Output all the data exactly. Pictures do not belong in the copy.

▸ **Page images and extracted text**
—————

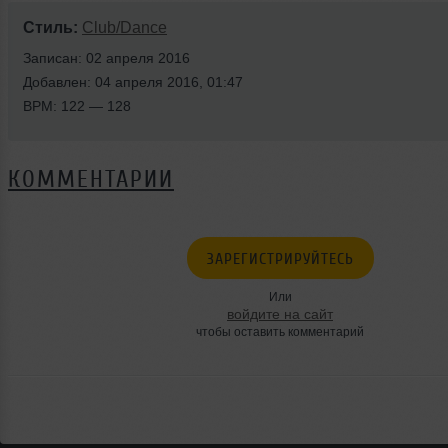
Стиль:
Club/Dance
Записан: 02 апреля 2016
Добавлен: 04 апреля 2016, 01:47
BPM: 122 — 128
КОММЕНТАРИИ
ЗАРЕГИСТРИРУЙТЕСЬ
Или
войдите на сайт
чтобы оставить комментарий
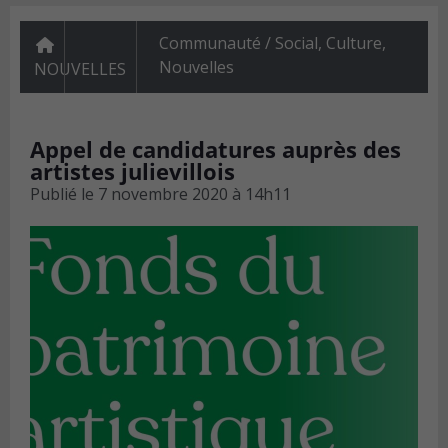
Communauté / Social
,
Culture
,
Nouvelles
NOUVELLES
Appel de candidatures auprès des
artistes julievillois
Publié le
7 novembre 2020 à 14h11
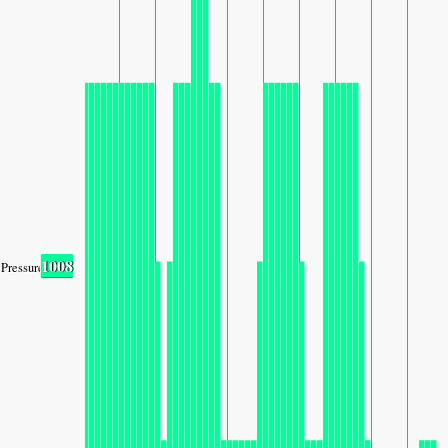
1008
Pressure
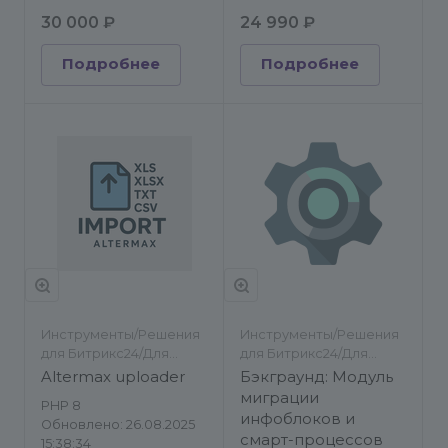
30 000 ₽
24 990 ₽
Подробнее
Подробнее
Инструменты/Решения
Инструменты/Решения
для Битрикс24/Для
для Битрикс24/Для
разработчиков/
разработчиков/
Altermax uploader
Бэкграунд: Модуль
Импорт/экспорт
Импорт/экспорт
миграции
PHP 8
инфоблоков и
Обновлено: 26.08.2025
смарт-процессов
15:38:34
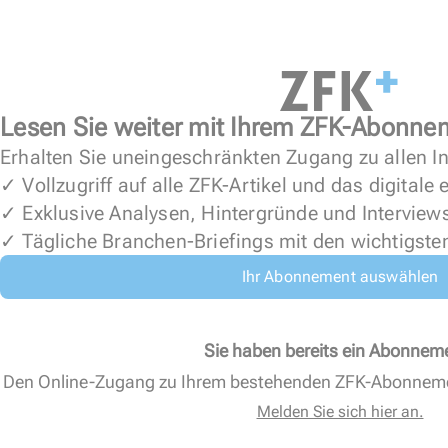
Lesen Sie weiter mit Ihrem ZFK-Abonne
Erhalten Sie uneingeschränkten Zugang zu allen In
✓ Vollzugriff auf alle ZFK-Artikel und das digitale
✓ Exklusive Analysen, Hintergründe und Interview
✓ Tägliche Branchen-Briefings mit den wichtigste
Ihr Abonnement auswählen
Sie haben bereits ein Abonnem
Den Online-Zugang zu Ihrem bestehenden ZFK-Abonnem
Melden Sie sich hier an.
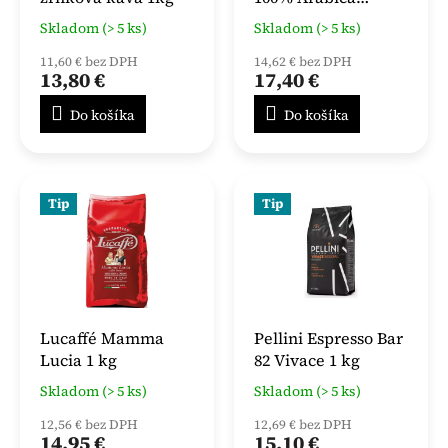
zrnková káva 1kg
Skladom (> 5 ks)
Skladom (> 5 ks)
11,60 € bez DPH
14,62 € bez DPH
13,80 €
17,40 €
Do košíka
Do košíka
Tip
Tip
Lucaffé Mamma
Pellini Espresso Bar
Lucia 1 kg
82 Vivace 1 kg
Skladom (> 5 ks)
Skladom (> 5 ks)
12,56 € bez DPH
12,69 € bez DPH
14,95 €
15,10 €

—————

▸ **Solution below**
Стиль:
Club/Dance
Записан: 02 апреля 2016
Добавлен: 04 апреля 2016, 01:47
BPM: 122 — 128
КОММЕНТАРИИ
ЗАРЕГИСТРИРУЙТЕСЬ
Или
войдите на сайт
чтобы оставить комментарий
Communauté / Social
,
Culture
,
Nouvelles
NOUVELLES
Appel de candidatures auprès des
artistes julievillois
Publié le
7 novembre 2020 à 14h11
1008
Pressure
30 000 ₽
24 990 ₽
Подробнее
Подробнее
Инструменты/Решения
Инструменты/Решения
для Битрикс24/Для
для Битрикс24/Для
разработчиков/
разработчиков/
Altermax uploader
Бэкграунд: Модуль
Импорт/экспорт
Импорт/экспорт
миграции
PHP 8
инфоблоков и
Обновлено: 26.08.2025
смарт-процессов
15:38:34
Lesen Sie weiter mit Ihrem ZFK-Abonne
Erhalten Sie uneingeschränkten Zugang zu allen In
✓ Vollzugriff auf alle ZFK-Artikel und das digitale
✓ Exklusive Analysen, Hintergründe und Interview
✓ Tägliche Branchen-Briefings mit den wichtigste
Ihr Abonnement auswählen
Sie haben bereits ein Abonnem
Den Online-Zugang zu Ihrem bestehenden ZFK-Abonnem
Melden Sie sich hier an.
zrnková káva 1kg
Skladom (> 5 ks)
Skladom (> 5 ks)
11,60 € bez DPH
14,62 € bez DPH
13,80 €
17,40 €
Do košíka
Do košíka
Tip
Tip
Lucaffé Mamma
Pellini Espresso Bar
Lucia 1 kg
82 Vivace 1 kg
Skladom (> 5 ks)
Skladom (> 5 ks)
12,56 € bez DPH
12,69 € bez DPH
14,95 €
15,10 €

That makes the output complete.